U.S. Ambassador to the Holy See James Nicholson was interviewed on Vatican Radio following the Pope’s address to the diplomats. Nicholson was asked by the host how he squared the Pope’s language on international agreements with the U.S. track record of refusing to join the Kyoto Accord, pulling out of the Antiballistic Missile Treaty, and declining to recognize the new International Criminal Court. Nicholson’s response was that the Pope was speaking not of these matters, but of Iraq and North Korea and their refusal to live up to international agreements. In that sense, Nicholson argued, the Pope and Bush were saying the same thing.

January 15, 2003
Nicholson announced that he had invited conservative American Catholic intellectual Michael Novak, known as a supporter of the Bush administration’s approach to the war on terrorism, to lecture in Rome and meet with Vatican officials. The purpose of his visit was to discuss the moral issues surrounding application of the “just war" theory to the conflict in Iraq.
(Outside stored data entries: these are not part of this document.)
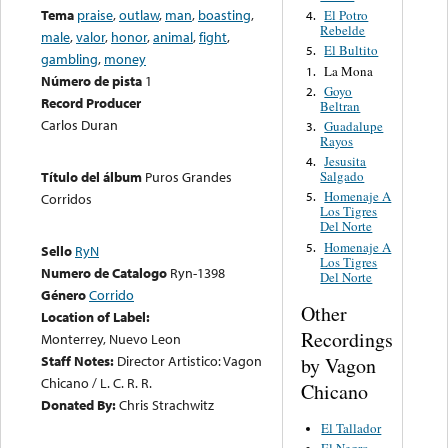
Tema
praise
,
outlaw
,
man
,
boasting
,
El Potro
4.
Rebelde
male
,
valor
,
honor
,
animal
,
fight
,
El Bultito
5.
gambling
,
money
La Mona
1.
Número de pista
1
Goyo
2.
Record Producer
Beltran
Carlos Duran
Guadalupe
3.
Rayos
Jesusita
4.
Salgado
Título del álbum
Puros Grandes
Homenaje A
5.
Corridos
Los Tigres
Del Norte
Homenaje A
5.
Sello
RyN
Los Tigres
Numero de Catalogo
Ryn-1398
Del Norte
Género
Corrido
Other
Location of Label:
Recordings
Monterrey, Nuevo Leon
Staff Notes:
Director Artistico: Vagon
by Vagon
Chicano / L. C. R. R.
Chicano
Donated By:
Chris Strachwitz
El Tallador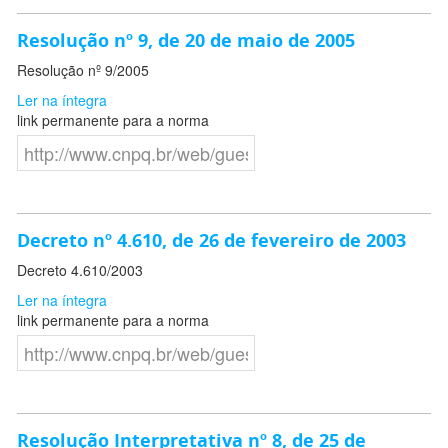
Resolução nº 9, de 20 de maio de 2005
Resolução nº 9/2005
Ler na íntegra
link permanente para a norma
Decreto nº 4.610, de 26 de fevereiro de 2003
Decreto 4.610/2003
Ler na íntegra
link permanente para a norma
Resolução Interpretativa nº 8, de 25 de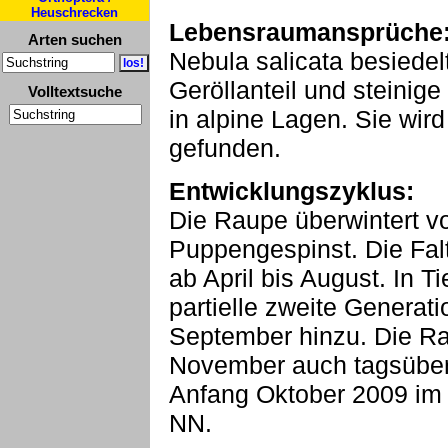
Heuschrecken
Lebensraumansprüche
Arten suchen
Nebula salicata besiedel
Geröllanteil und steinig
Volltextsuche
in alpine Lagen. Sie wir
gefunden.
Entwicklungszyklus:
Die Raupe überwintert v
Puppengespinst. Die Fal
ab April bis August. In 
partielle zweite Generat
September hinzu. Die Ra
November auch tagsüber
Anfang Oktober 2009 im
NN.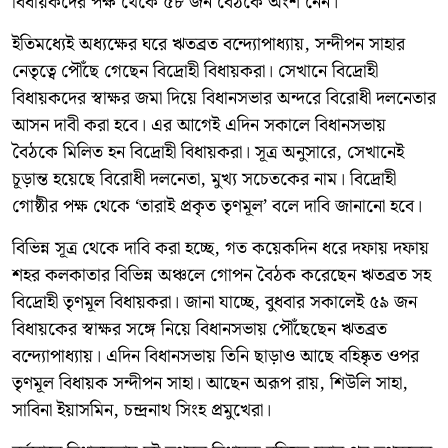
বিধায়কদের পক্ষ থেকে ৫৮ জন বৈঠকে অংশ নেন।
ইতিমধ্যেই অধ্যক্ষের ঘরে ঋতব্রত বন্দ্যোপাধ্যায়, সন্দীপন সাহার
নেতৃত্বে পৌঁছে গেছেন বিদ্রোহী বিধায়করা। সেখানে বিদ্রোহী
বিধায়কদের স্বাক্ষর জমা দিয়ে বিধানসভার অন্দরে বিরোধী দলনেতার
আসন দাবী করা হবে। এর আগেই এদিন সকালে বিধানসভায়
বৈঠকে মিলিত হন বিদ্রোহী বিধায়করা। সূত্র অনুসারে, সেখানেই
চূড়ান্ত হয়েছে বিরোধী দলনেতা, মুখ্য সচেতকের নাম। বিদ্রোহী
গোষ্ঠীর পক্ষ থেকে ‘তারাই প্রকৃত তৃণমূল’ বলে দাবি জানানো হবে।
বিভিন্ন সূত্র থেকে দাবি করা হচ্ছে, গত কয়েকদিন ধরে দফায় দফায়
শহর কলকাতার বিভিন্ন অঞ্চলে গোপন বৈঠক করেছেন ঋতব্রত সহ
বিদ্রোহী তৃণমূল বিধায়করা। জানা যাচ্ছে, বুধবার সকালেই ৫৯ জন
বিধায়কের স্বাক্ষর সঙ্গে নিয়ে বিধানসভায় পৌঁছেছেন ঋতব্রত
বন্দ্যোপাধ্যায়। এদিন বিধানসভায় তিনি ছাড়াও আছে বহিষ্কৃত ওপর
তৃণমূল বিধায়ক সন্দীপন সাহা। আছেন অরূপ রায়, শিউলি সাহা,
সাবিনা ইয়াসমিন, চন্দ্রনাথ সিংহ প্রমুখেরা।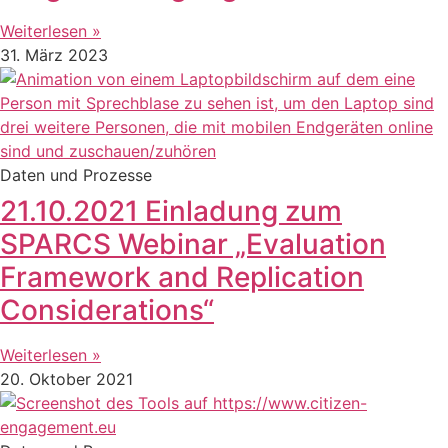
Weiterlesen »
31. März 2023
Daten und Prozesse
21.10.2021 Einladung zum
SPARCS Webinar „Evaluation
Framework and Replication
Considerations“
Weiterlesen »
20. Oktober 2021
Novak’s arrival was expected in early February.

January 16, 2003
The Congregation for the Doctrine of the Faith released a “doctrinal note" entitled “On Some Questions Regarding the Participation of Catholics in Political Life." While it did not address the Iraq issue, it did distance the Church from certain forms of antiwar protest. “Finally, the question of peace must be mentioned," the document says. “Certain pacifistic and ideological visions tend at times to secularize the value of peace, while, in other cases, there is the problem of summary ethical judgments which forget the complexity of the issues involved. Peace is always ‘the work of justice and the effect of charity.’ It demands the absolute and radical rejection of violence and terrorism and requires a constant and vigilant commitment on the part of all political leaders."

January 18, 2003
Antiwar demonstrations dominated news reports from various parts of the world, including the United States. On the occasion, Martino told reporters in Rome that he hoped “governments will take into consideration the sentiments of their citizens" as expressed in the demonstrations. To defeat terrorism, Martino said, “it’s necessary to address the political, economic and cultural causes that determine it," and he invited the West to an “examination of conscience." A final decision on war in Iraq, Martino said, “depends upon the United Nations and the international community."

January 24, 2003
Cardinal Kasper, in remarks to the
National
Catholic Reporter
after a lecture in Perugia, predicted that Novak’s effort to persuade Rome of the morality of a possible preventive war in Iraq would fail. “I am of the opinion of the Pope himself, and of the Secretariat of State, of the Roman Curia," Kasper said. “I do not think all the methods of peaceful negotiations, of diplomatic relations, have been exhausted." With respect to a possible U.S.-led attack on Iraq, Kasper said, “I do not see how the requirements for a just war can be met at this time. A war would touch the poorest of the poor, not Saddam Hussein," Kasper said. “Women and children and sick people would have to suffer, and we should consider the destiny of such people." Kasper echoed concern about Muslim reaction. “Very often the Muslims make an identification, which is wrong but they do it, between Christianity and the West," Kasper said. “I think this war could become a very heavy problem and could destabilize the entire region of the Middle East. . . . I don’t think I have all the information about Iraq, it is impossible, but as much as I have, I am not in favor of this war. . . . I think we should use other means to solve these questions. I do not defend Saddam Hussein, nobody would. But there are also other means to resolve the questions of peace and justice in the world," he said.